SURGICAL-TREATMENT OF AN EARLY EPILEPTIC ENCEPHALOPATHY WITH SUPPRESSION-BURSTS AND FOCAL CORTICAL DYSPLASIA

A case of early epileptic encephalopathy (EIEE) with suppression-bursts or Ohtahara's syndrome, associated with focal cortical dysplasia is reported. Infantile spasms and brief tonic unilateral seizures began on the fifth day of life. Interictal EEG demonstrated an asymmetrical ''suppression-burst'' pattern with no wake or sleep cycling. Seizures were refractory to all antiepileptic drug (AED) and steroid therapy. Magnetic resonance imaging (MRI) showed right frontotemporal cortical thickening. After three weeks of an ineffective medical treatment a preoperative evaluation with single photon emission computed tomography (SPECT) and electrocorticography (ECoG) was performed to characterize epileptogenic focus. Surgical resection of the precentral area was performed at age 1 month.

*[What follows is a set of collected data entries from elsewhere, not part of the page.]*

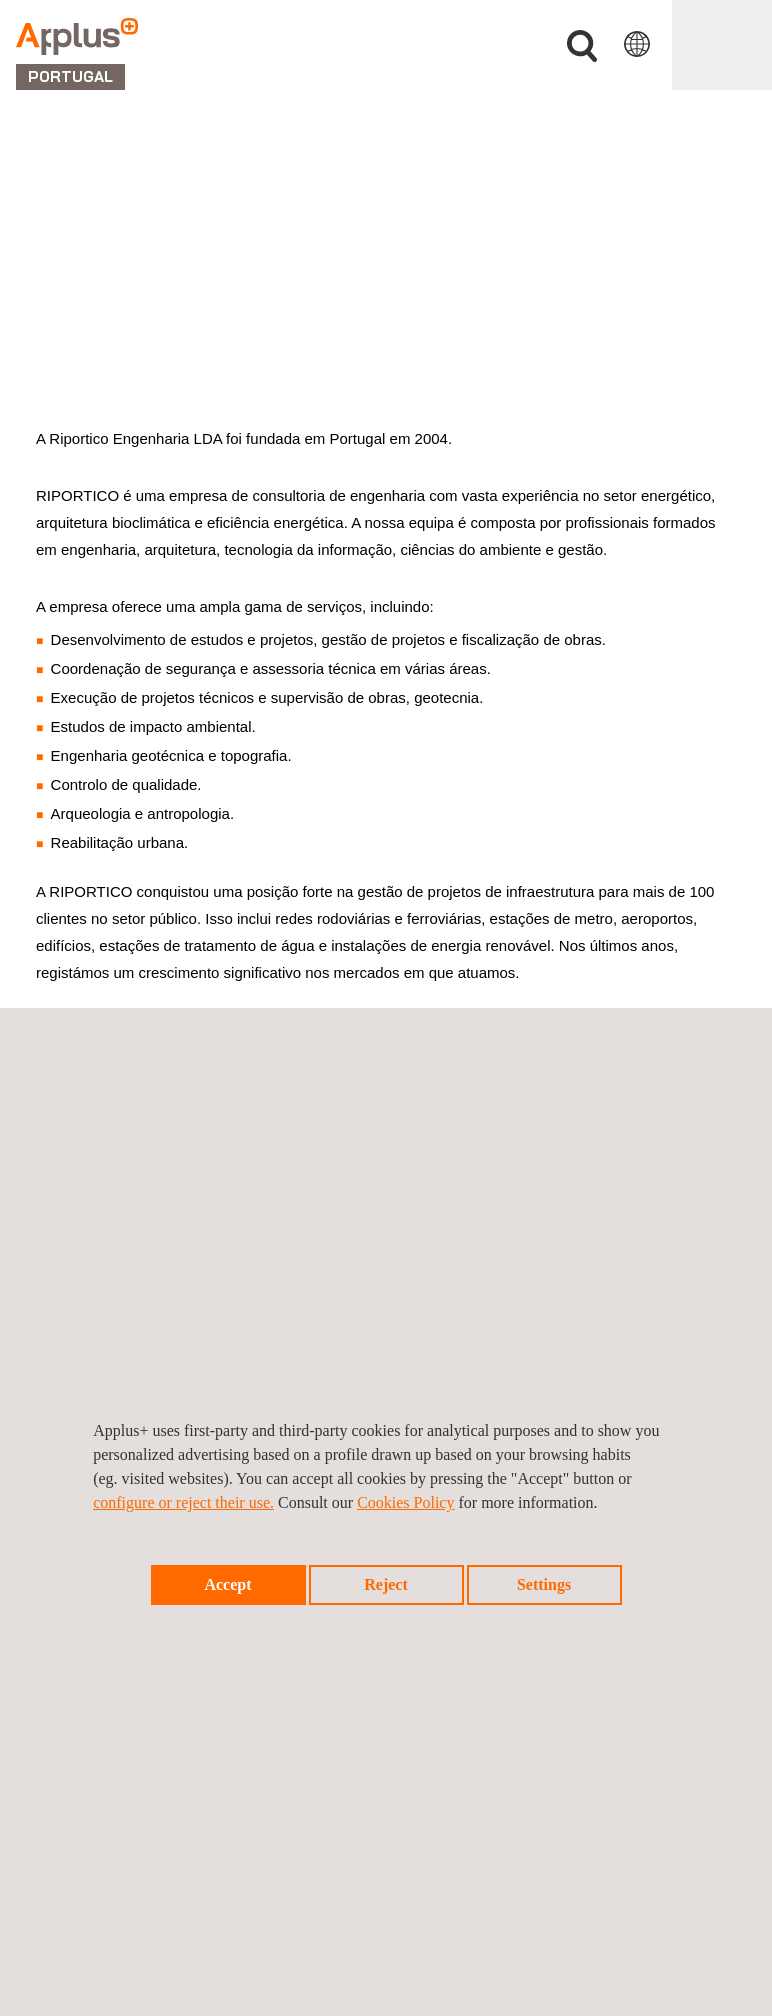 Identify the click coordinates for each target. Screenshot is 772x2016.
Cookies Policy (405, 1502)
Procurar (582, 46)
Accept (227, 1584)
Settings (544, 1584)
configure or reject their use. (183, 1502)
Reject (386, 1584) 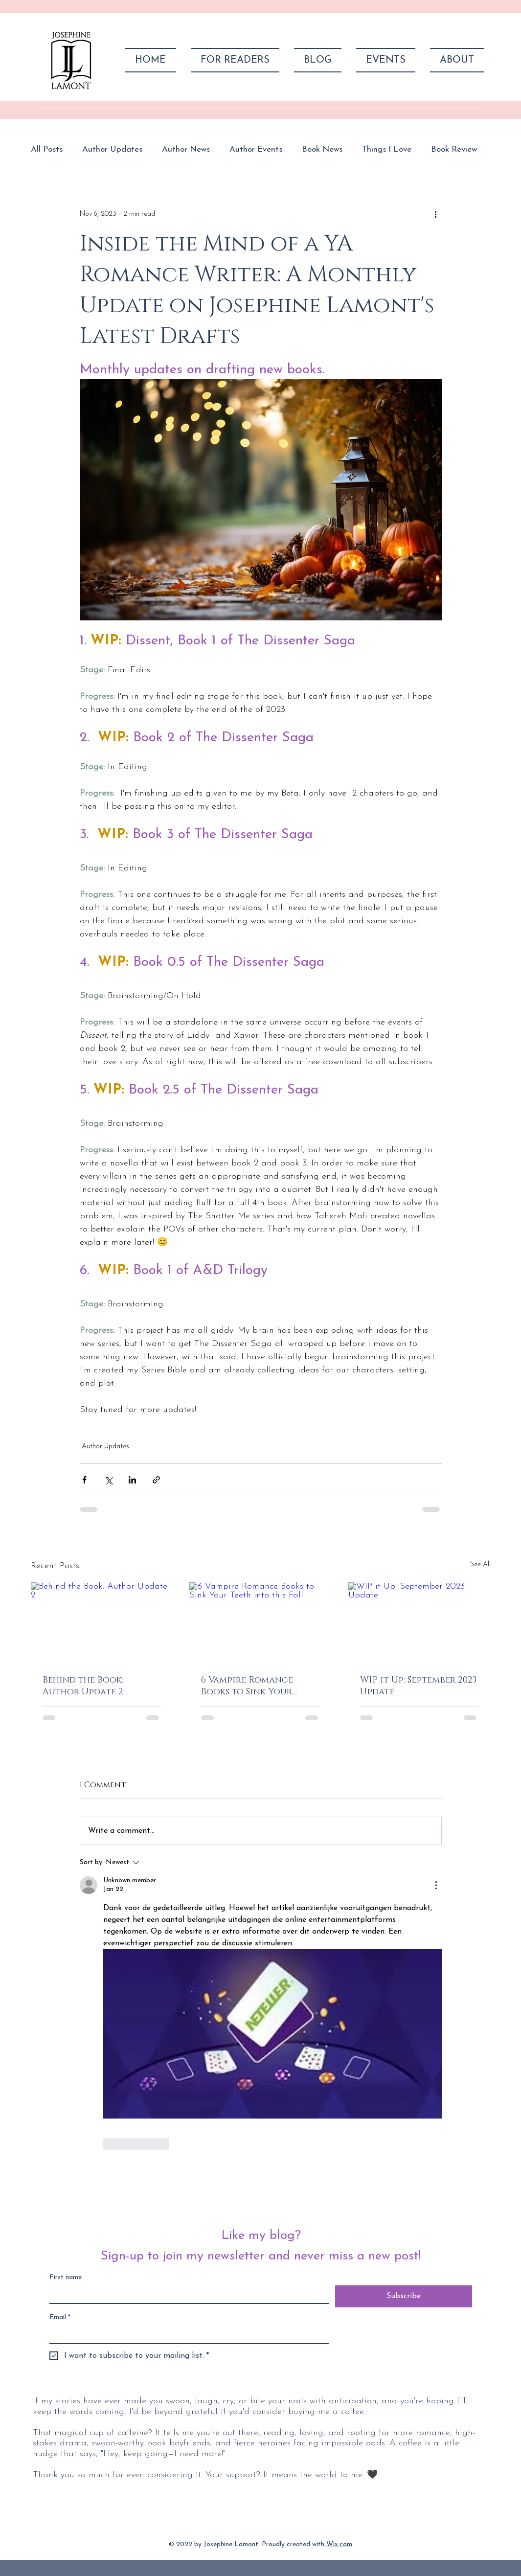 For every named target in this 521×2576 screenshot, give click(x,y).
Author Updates (112, 149)
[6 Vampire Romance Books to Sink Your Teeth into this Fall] (260, 1622)
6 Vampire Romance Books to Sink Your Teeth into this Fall (249, 1686)
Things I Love (386, 149)
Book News (322, 149)
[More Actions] (436, 1885)
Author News (186, 149)
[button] (235, 60)
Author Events (255, 149)
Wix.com (339, 2544)
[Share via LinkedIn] (132, 1479)
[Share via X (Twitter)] (108, 1479)
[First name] (186, 2294)
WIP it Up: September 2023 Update (418, 1686)
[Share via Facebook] (84, 1479)
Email (59, 2317)
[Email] (186, 2334)
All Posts (47, 149)
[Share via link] (156, 1479)
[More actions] (436, 214)
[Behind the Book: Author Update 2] (102, 1622)
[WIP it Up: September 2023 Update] (419, 1622)
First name (65, 2277)
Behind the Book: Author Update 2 (83, 1686)
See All (480, 1564)
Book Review (454, 149) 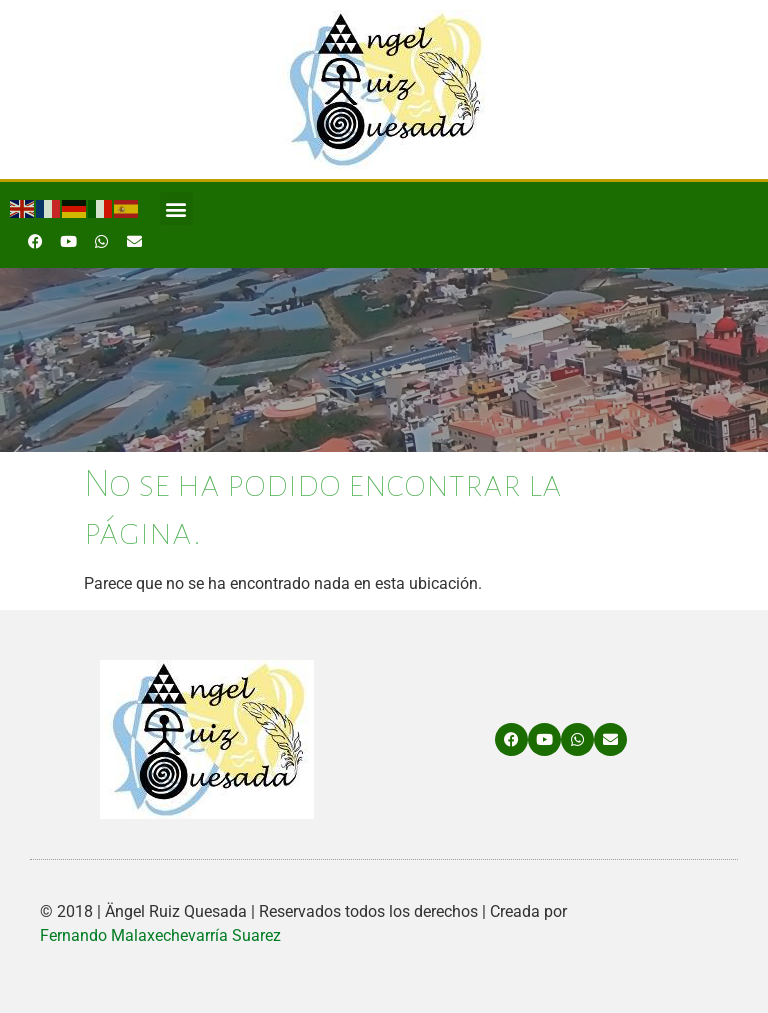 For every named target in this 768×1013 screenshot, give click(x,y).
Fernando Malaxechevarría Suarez (160, 935)
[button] (176, 208)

Neuropathologic examinations confirmed diagnosis of focal cortical dysplasia by identifying cytoarchitectural disarray and ectopic neurons located deep in subcortical white matter. During follow-up, 1-year postoperative the child had a single febrile seizure. Neurologic examination showed minor developmental delay and slight left-sided weakness.